No Secretary-General has enjoyed real independence from governments: The UN operates without embassies or intelligence services, and member states resist any attempt to acquire such capabilities. A Secretary-General’s reach thus cannot exceed his grasp, and his grasp cannot extend across the member states’ frontiers — or their treasuries.
Indeed, the next Secretary-General will command great diplomatic legitimacy, and even greater media visibility, but less political power than the language of the UN Charter suggests. To be effective, she — since all signs point to the likelihood of a “she” — must be skilled at managing staff and budgets, gifted at public diplomacy (and its behind-thescenes variant), and able to engage the loyalties of a wide array of external actors, including non-governmental organisations, business groups, and journalists.

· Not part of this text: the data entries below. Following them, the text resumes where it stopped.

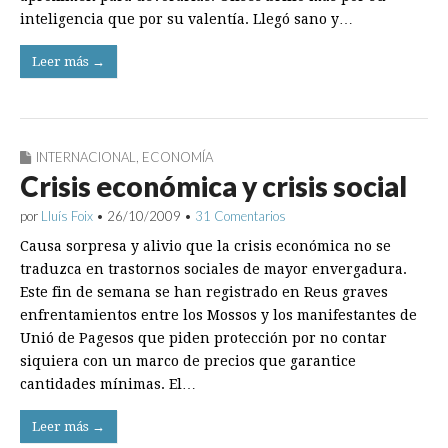
inteligencia que por su valentía. Llegó sano y…
Leer más →
INTERNACIONAL
,
ECONOMÍA
Crisis económica y crisis social
por
Lluís Foix
•
26/10/2009
•
31 Comentarios
Causa sorpresa y alivio que la crisis económica no se
traduzca en trastornos sociales de mayor envergadura.
Este fin de semana se han registrado en Reus graves
enfrentamientos entre los Mossos y los manifestantes de
Unió de Pagesos que piden protección por no contar
siquiera con un marco de precios que garantice
cantidades mínimas. El…
Leer más →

From India’s point of view, she must be careful not to put a foot wrong on sensitive issues like Kashmir; to recognise India’s legitimate desire to play an influential role on the world stage, including on the Security Council; and to appoint effective Indians to senior positions in the UN system. She also must convince the nations of the developing South that their interests are uppermost in her mind while ensuring that she can work effectively with the wealthy and powerful North. She must recognise the power and the prerogatives of the Security Council, especially its five permanent members, while staying attentive to the priorities and passions of the General Assembly. And she must present member states with politically achievable proposals and implement her mandates within the means they provide her.
Above all, the Secretary-General needs a vision of the higher purpose of her office and an awareness of its potential and limitations. In other words, to be successful, she must conceive and project a vision of the UN as it should be, while administering and defending the organisation as it is. Truly an impossible job.